Research participants are asked to indicate their level of agreement from a 7-point Likert scale (from 0 = never to 6 = every day). High mean scores in the EE and DP subscales and low mean scores in PA subscale are indicators of a high level of burnout. According to the current literature, many researchers use the following cut points to define burnout: EE ≥ 26, DP ≥ 9, and PA ≤ 33. Construct validity and internal consistency coefficients were examined previously among Omani medical professionals and been shown to be valid and reliable .

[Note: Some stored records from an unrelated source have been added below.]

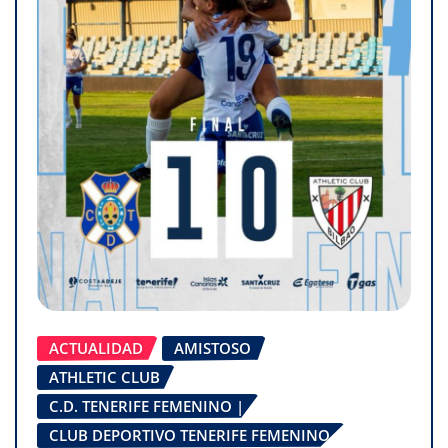
ACTUALIDAD
AMISTOSO
ATHLETIC CLUB
C.D. TENERIFE FEMENINO |
CLUB DEPORTIVO TENERIFE FEMENINO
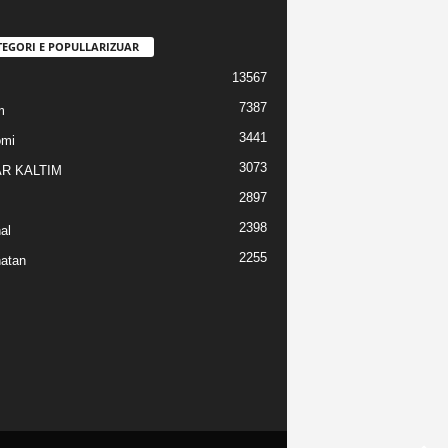
TEGORI E POPULLARIZUAR
13567
7387
m
3441
omi
3073
R KALTIM
2897
2398
al
2255
atan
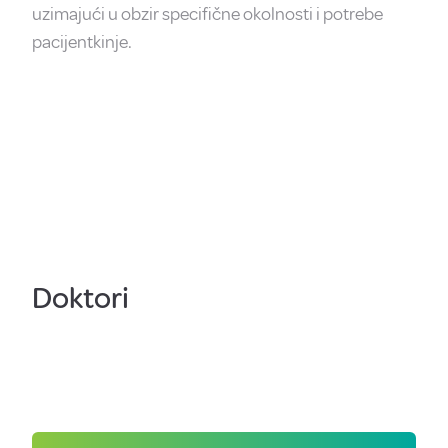
uzimajući u obzir specifične okolnosti i potrebe
pacijentkinje.
Doktori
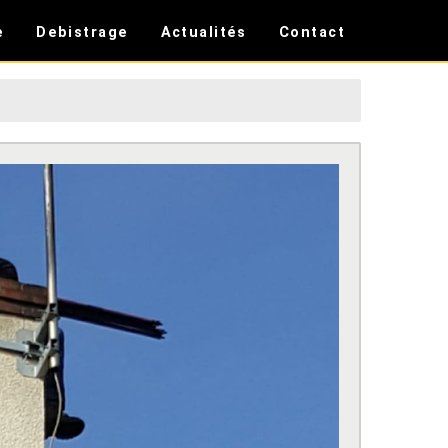
e
Debistrage
Actualités
Contact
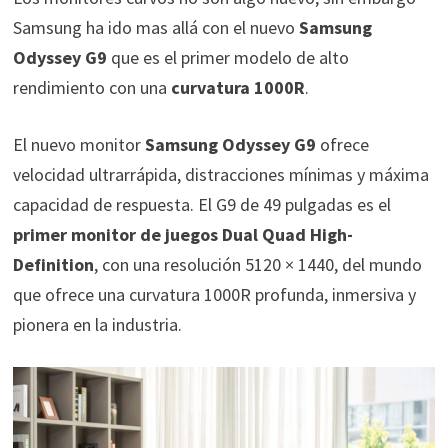
Samsung ha ido mas allá con el nuevo
Samsung
Odyssey G9
que es el primer modelo de alto
rendimiento con una
curvatura 1000R
.
El nuevo monitor
Samsung Odyssey G9
ofrece
velocidad ultrarrápida, distracciones mínimas y máxima
capacidad de respuesta. El G9 de 49 pulgadas es el
primer monitor de juegos Dual Quad High-
Definition
, con una resolución 5120 × 1440, del mundo
que ofrece una curvatura 1000R profunda, inmersiva y
pionera en la industria.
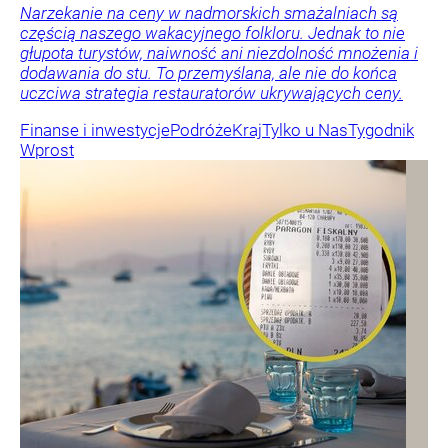
Narzekanie na ceny w nadmorskich smażalniach są
częścią naszego wakacyjnego folkloru. Jednak to nie
głupota turystów, naiwność ani niezdolność mnożenia i
dodawania do stu. To przemyślana, ale nie do końca
uczciwa strategia restauratorów ukrywających ceny.
Finanse i inwestycje
Podróże
Kraj
Tylko u Nas
Tygodnik
Wprost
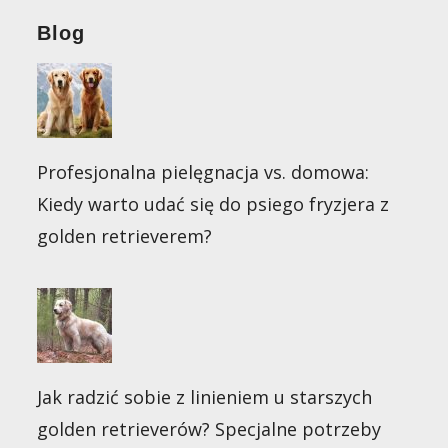
Blog
Profesjonalna pielęgnacja vs. domowa:
Kiedy warto udać się do psiego fryzjera z
golden retrieverem?
Jak radzić sobie z linieniem u starszych
golden retrieverów? Specjalne potrzeby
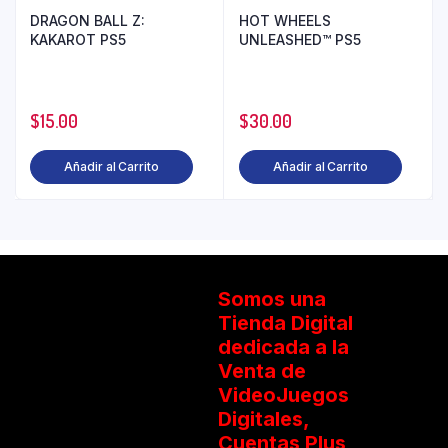
DRAGON BALL Z:
HOT WHEELS
KAKAROT PS5
UNLEASHED™ PS5
$
15.00
$
30.00
Añadir al Carrito
Añadir al Carrito
Somos una
Tienda Digital
dedicada a la
Venta de
VideoJuegos
Digitales,
Cuentas Plus,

The Job Satisfaction Survey
The Job Satisfaction Survey (JSS) is a 36-item, self-reported survey, used to measure the level of job satisfaction. It evaluates nine domains of job satisfaction: pay, promotion, supervision, fringe benefits, contingent rewards, operating procedures, co-workers, nature of work, and communication. For each of the nine domains, there are 4 items, and participants are asked to indicate their level of agreement from a 6-point Likert scale (from 1 = strongly disagree to 6 = strongly agree). The score for each item may vary from 1 to 6, while the score for each dimension may vary from 4 to 24, with 4 to 12 indicating dissatisfaction, 16 to 24 indicating satisfaction, and 12 to 16 indicating ambivalence. The total satisfaction is the sum of all 36 items, total scores ranging from 36 to 216: scores of 36 to 108 indicates dissatisfaction, 144 to 216 indicates satisfaction, and between 108 and 144 indicating ambivalence. The JSS was found to be reliable and valid according to the literature . In the present study, we sought to examine the internal consistency reliability among our sample.
Chronic physical illness
Chronic physical illness was measured by the presence of at least one chronic illness. The participants reported whether they had one or more of an extensive list of conditions, including respiratory disorders (for example, asthma, obstructive sleep apnea), hematological disorders (for example, sickle cell disease, glucose-6-phosphate dehydrogenase deficiency), neurological disorders (for example, migraine), endocrine disorders (for example, diabetes, hypothyroidism, hyperthyroidism), gastrointestinal disorders (for example, irritable bowel disease, coeliac disease, inflammatory bowel disease), and skin disorders (for example, eczema, psoriasis).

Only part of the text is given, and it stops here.